Evaluate.py sorting

tuttlebr · July 10, 2019, 11:17pm

Is there a method to keep the input order of the evaluate.py test data? or to return the file path at least if order is not possible within the pool.map fn?

lissyx · July 11, 2019, 6:54am

I think this is what is described in this issue: https://github.com/mozilla/DeepSpeech/issues/2180 but nobody has had time yet to work on it.
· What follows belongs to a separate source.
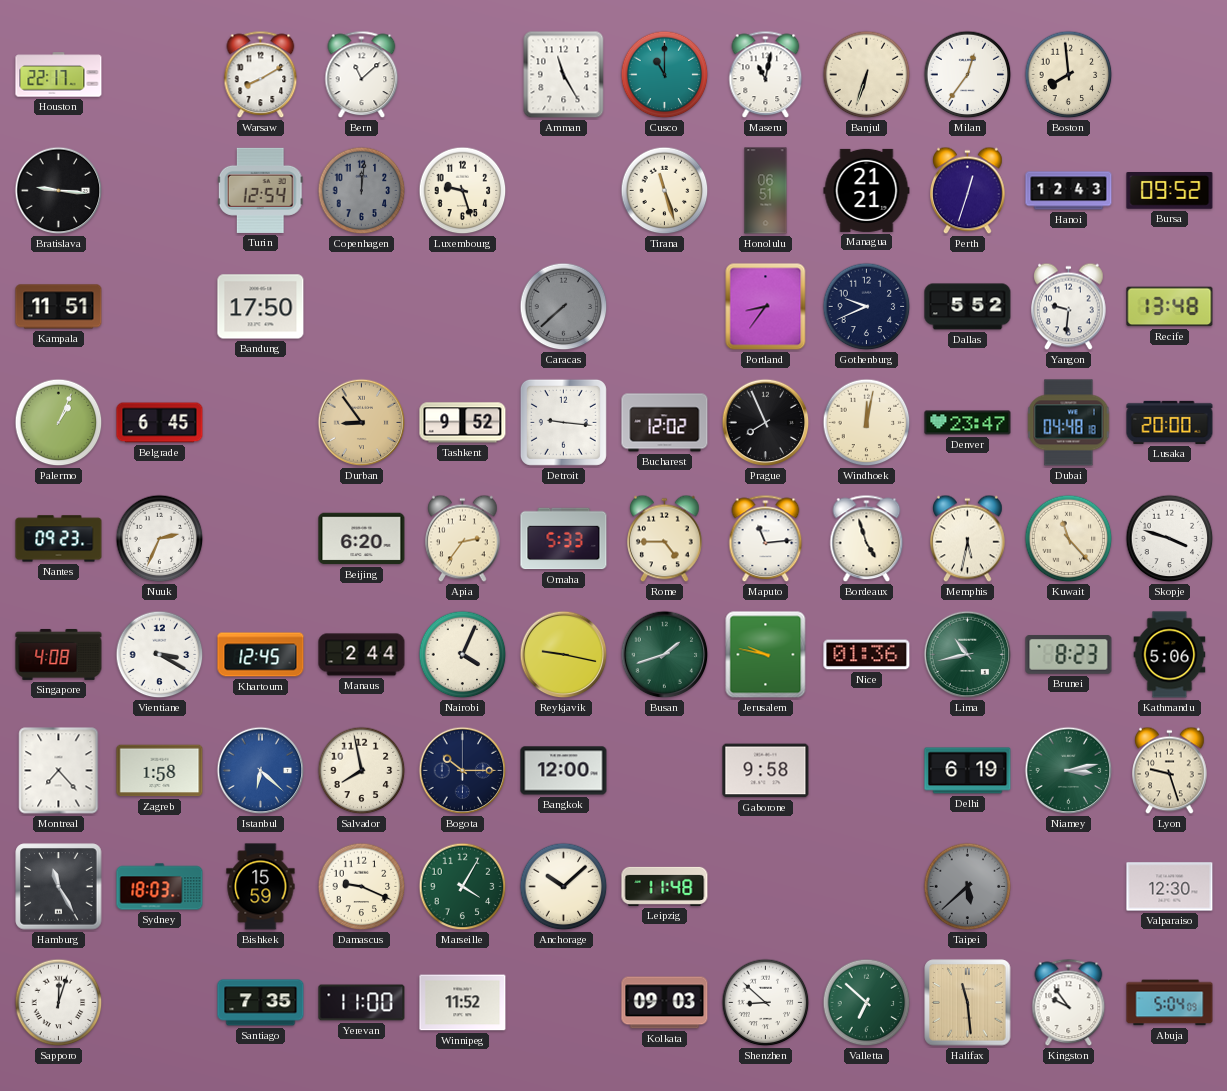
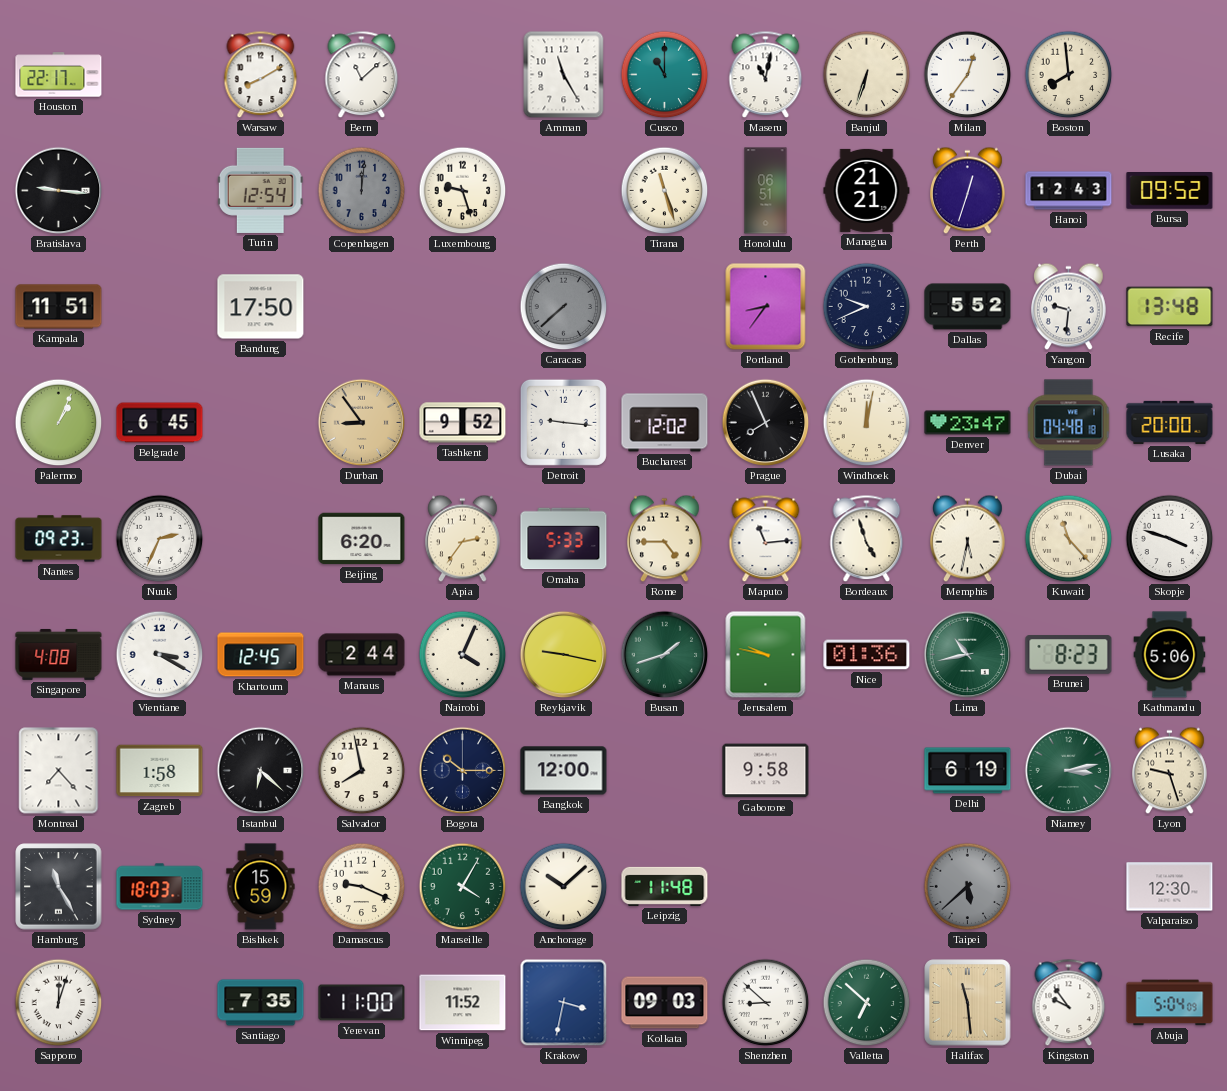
Istanbul dial: blue -> black
Krakow: none -> 3:32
If you want, you can send patches

tuttlebr · July 11, 2019, 2:45pm

Thanks for pointing this out, @lissyx It looks like the sorting happens in few places;

create_dataset() in ./util/feeding.py where df is sorted by wav_filesize.
calculate_report() in ./util/evaluate_tools.py where samples is sorted by loss then wer.

My untested hypothesis: If I drop these sorting operations when running evaluate.py, inference will occur in the same order as my input test.csv.

Update: that appears to do the trick, then merge however.

df = pd.DataFrame({
                'GroundTruth': ground_truths,
                'Prediction' : predictions,
                'loss' : losses
                })

input_csv = pd.read_csv(str(FLAGS.test_files))

df = pd.concat([input_csv, df], axis=1)

df.to_csv(...)

I’ll give that a shot when I have a moment.